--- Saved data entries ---
━━━━━━━━━━━━━━━━
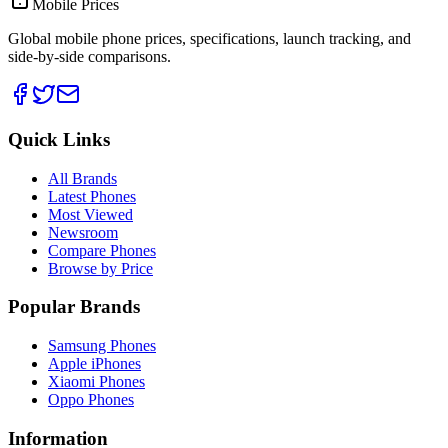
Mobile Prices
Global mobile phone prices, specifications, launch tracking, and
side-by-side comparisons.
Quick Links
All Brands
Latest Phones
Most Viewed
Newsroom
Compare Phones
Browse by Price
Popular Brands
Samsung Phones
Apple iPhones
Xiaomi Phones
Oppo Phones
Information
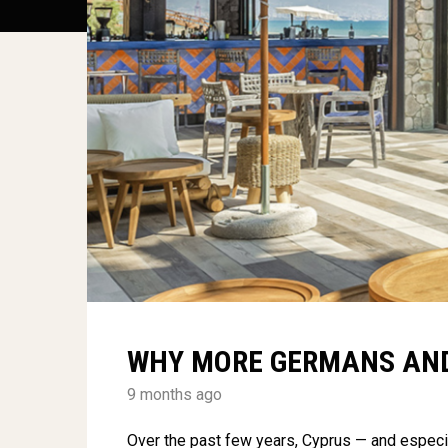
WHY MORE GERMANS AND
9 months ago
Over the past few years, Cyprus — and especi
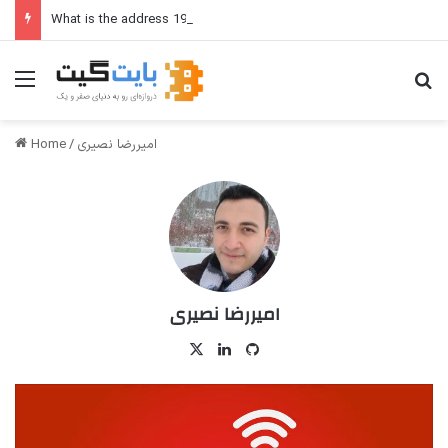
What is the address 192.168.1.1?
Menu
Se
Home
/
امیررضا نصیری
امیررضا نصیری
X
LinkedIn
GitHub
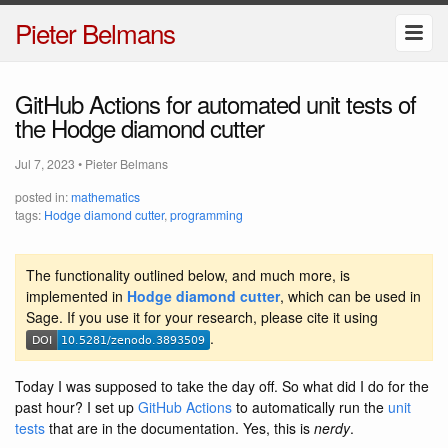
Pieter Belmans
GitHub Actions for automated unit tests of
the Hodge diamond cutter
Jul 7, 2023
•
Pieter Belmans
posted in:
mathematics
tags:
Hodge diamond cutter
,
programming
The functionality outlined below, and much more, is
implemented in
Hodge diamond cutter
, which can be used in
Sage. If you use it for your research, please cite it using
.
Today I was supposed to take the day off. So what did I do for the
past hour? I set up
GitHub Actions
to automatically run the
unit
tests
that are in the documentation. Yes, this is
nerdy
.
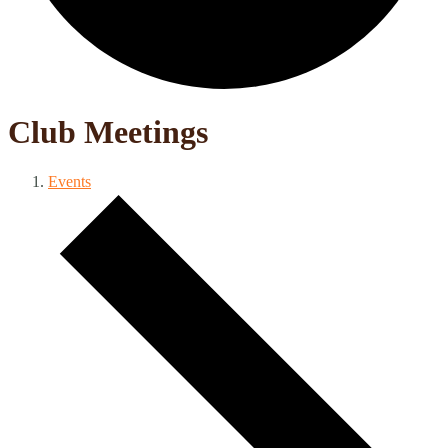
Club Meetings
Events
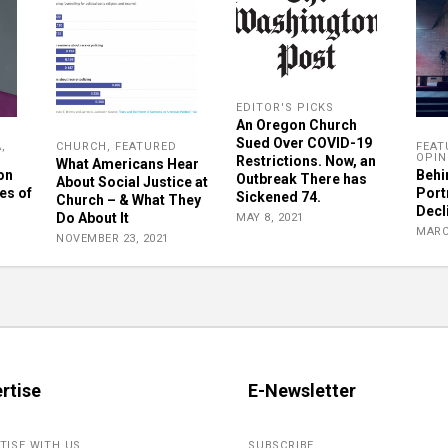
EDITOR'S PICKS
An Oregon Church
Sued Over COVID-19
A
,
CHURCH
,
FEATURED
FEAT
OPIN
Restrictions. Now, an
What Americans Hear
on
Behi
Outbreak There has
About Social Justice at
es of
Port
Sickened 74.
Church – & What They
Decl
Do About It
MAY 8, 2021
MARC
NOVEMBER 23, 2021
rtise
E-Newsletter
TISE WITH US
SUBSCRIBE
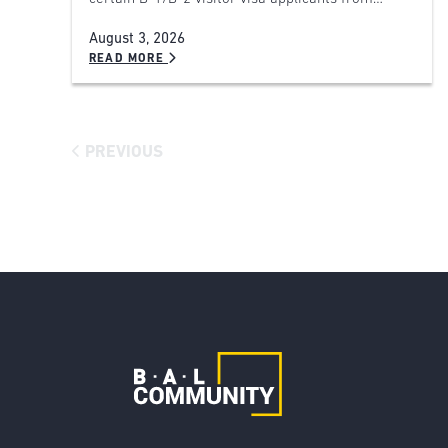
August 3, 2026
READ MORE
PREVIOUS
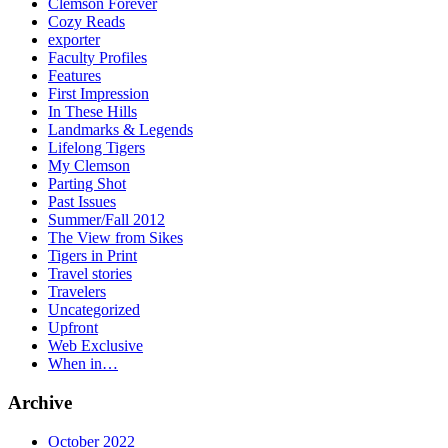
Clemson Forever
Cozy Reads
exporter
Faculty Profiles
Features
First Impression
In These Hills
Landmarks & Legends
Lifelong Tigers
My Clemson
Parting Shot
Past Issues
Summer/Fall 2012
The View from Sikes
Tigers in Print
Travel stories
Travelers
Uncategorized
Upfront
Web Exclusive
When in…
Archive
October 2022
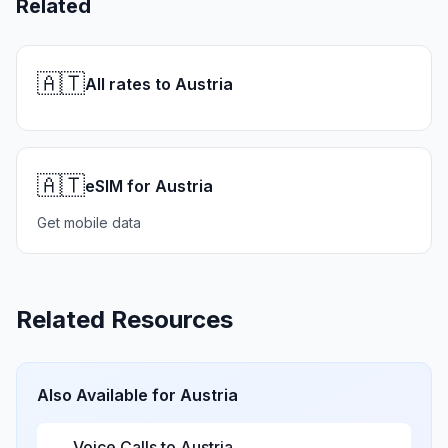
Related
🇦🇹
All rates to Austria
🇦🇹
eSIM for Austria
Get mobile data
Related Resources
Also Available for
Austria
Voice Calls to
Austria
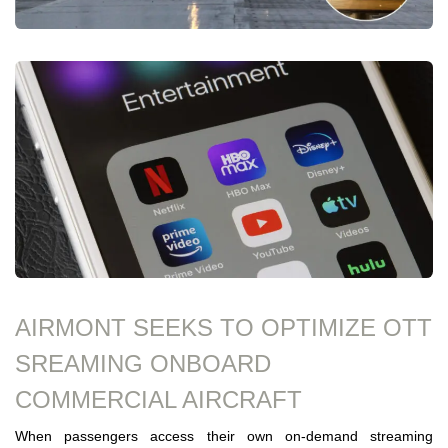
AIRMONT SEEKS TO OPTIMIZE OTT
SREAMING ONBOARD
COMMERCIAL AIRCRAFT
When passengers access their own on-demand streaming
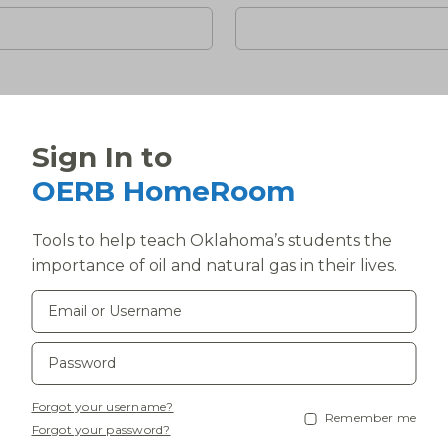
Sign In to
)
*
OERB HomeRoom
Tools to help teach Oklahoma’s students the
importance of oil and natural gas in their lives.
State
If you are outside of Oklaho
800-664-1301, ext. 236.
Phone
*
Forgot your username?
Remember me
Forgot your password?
━━━━━━━━━━━━━━━━
--- PROBLEM TO WORK ON ---
Retype the data above exactly. Leave the pictures out.

--- EXPECTED ANSWER ---
Mobile Prices
Global mobile phone prices, specifications, launch tracking, and
side-by-side comparisons.
Quick Links
All Brands
Latest Phones
Most Viewed
Newsroom
Compare Phones
Browse by Price
Popular Brands
Samsung Phones
Apple iPhones
Xiaomi Phones
Oppo Phones
Information
WHY MORE GERMANS AND
9 months ago
Over the past few years, Cyprus — and especi
What is the address 192.168.1.1?
Menu
Se
Home
/
امیررضا نصیری
امیررضا نصیری
X
LinkedIn
GitHub
Pieter Belmans
GitHub Actions for automated unit tests of
the Hodge diamond cutter
Jul 7, 2023
•
Pieter Belmans
posted in:
mathematics
tags:
Hodge diamond cutter
,
programming
The functionality outlined below, and much more, is
implemented in
Hodge diamond cutter
, which can be used in
Sage. If you use it for your research, please cite it using
.
Today I was supposed to take the day off. So what did I do for the
past hour? I set up
GitHub Actions
to automatically run the
unit
tests
that are in the documentation. Yes, this is
nerdy
.
Club Meetings
Events
EDITOR'S PICKS
An Oregon Church
Sued Over COVID-19
A
,
CHURCH
,
FEATURED
FEAT
OPIN
Restrictions. Now, an
What Americans Hear
on
Behi
Outbreak There has
About Social Justice at
es of
Port
Sickened 74.
Church – & What They
Decl
Do About It
MAY 8, 2021
MARC
NOVEMBER 23, 2021
rtise
E-Newsletter
TISE WITH US
SUBSCRIBE
August 3, 2026
READ MORE
PREVIOUS
Clemson Forever
Cozy Reads
exporter
Faculty Profiles
Features
First Impression
In These Hills
Landmarks & Legends
Lifelong Tigers
My Clemson
Parting Shot
Past Issues
Summer/Fall 2012
The View from Sikes
Tigers in Print
Travel stories
Travelers
Uncategorized
Upfront
Web Exclusive
When in…
Archive
October 2022
Related
🇦🇹
All rates to Austria
🇦🇹
eSIM for Austria
Get mobile data
Related Resources
Also Available for
Austria
Voice Calls to
Austria
AIRMONT SEEKS TO OPTIMIZE OTT
SREAMING ONBOARD
COMMERCIAL AIRCRAFT
When passengers access their own on-demand streaming
Sign In to
)
*
OERB HomeRoom
Tools to help teach Oklahoma’s students the
importance of oil and natural gas in their lives.
State
If you are outside of Oklaho
800-664-1301, ext. 236.
Phone
*
Forgot your username?
Remember me
Forgot your password?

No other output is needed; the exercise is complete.